Remember 2007? The good old days when real estate values in Catawba County were reaching an all time high. Back when getting a loan was painless and everyone qualified for something. Back when you could borrow as much or more money than your home was worth.
In 2011 those that purchased or refinanced property at the peak of the market are faced with a harsh reality. Their property is likely worth less than what they paid for it. Less or little more than what they owe for it.
A glance back at Catawba County’s real state market for single family “stick-built” homes in 2007 shows 1327 sales with a sales volume $232,550,258.00, an average sales price of $175,245.00, a median sales price of $140,900.00, and homes sold after about 129 days on the market.
For comparison the first ten months of 2011 has produced 651 sales with a sales volume of $99,307,284.00, an average sales price of $152,545.00, a median sales price of $122,000.00, and homes sold after about 179 days on the market. Of course there are still two months left this year, but there is no reason to anticipate November and December sales will significantly improve 2011’s numbers.
Based on the number of homes sold during the first ten months of 2011 there is enough existing inventory to supply the demand through most of January in 2013. That’s if none are added.
The the fair market value of the average home in Catawba County has declined about 13% since 2007.
So what does all this mean?
To buyers this means they are clearly in the driver’s seat. Nonetheless, finding a fair market value won’t be easy. The staggering inventory level suggests most sellers have no immediate need to sell. Others simply can’t afford to sell their property for what its worth. Buyers will continue to face competition from other buyers for the few attractively priced properties.

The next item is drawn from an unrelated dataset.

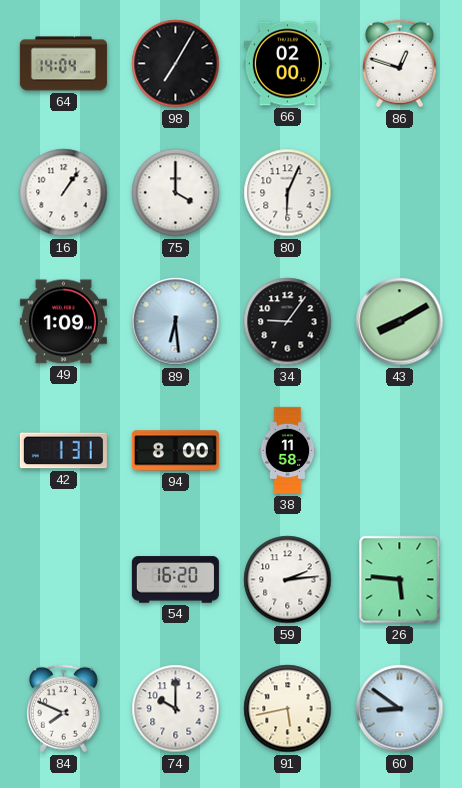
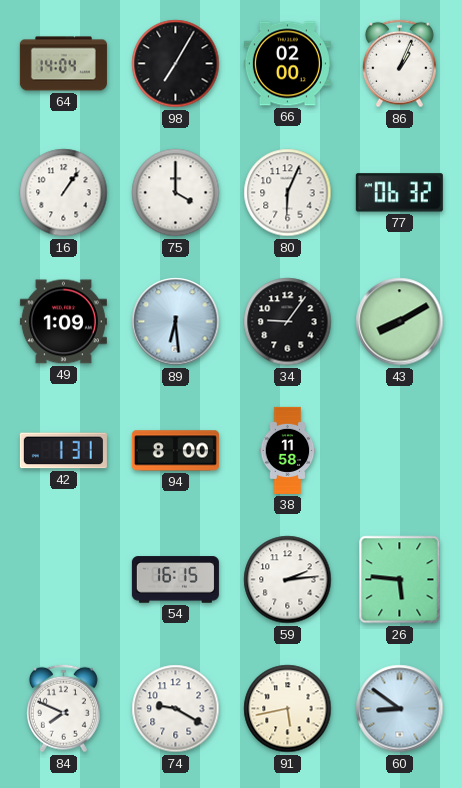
86: 12:48 -> 1:04
77: none -> 06:32
54: 16:20 -> 16:15
74: 10:00 -> 9:20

To sellers it means times are tough. In order to succeed at selling their property they will likely settle for less, some considerably less than what they had hoped for. They face competition from others like them and increasing competition from lenders including banks, credit unions, and government sponsored entities. In 2007 lenders disposing of properties they acquired through the foreclosure process accounted for about 6.31% of Catawba County homes sales. In the first ten months of 2011 the market share for these “bank owned” homes was 17.72%. That might sound bad, but it’s worse in some adjoining counties.
Historically low interest rates favor both buyers and sellers. Whether it’s increasing the purchase power of qualified buyers or providing qualified home owners the opportunity to replace or restructure their existing mortgages, low interest rates make home ownership more affordable. Perhaps one day we will look back at today’s interest rates and realize, those were the good old days.
Data contained herein is from the Multiple Listing Service of Catawba Valley, a wholly owned subsidiary of the Catawba Valley Association of Realtors®. Opinions expressed are solely the opinions of the author and are not the opinions of the Catawba Valley Association of Realtors® or its membership as a whole.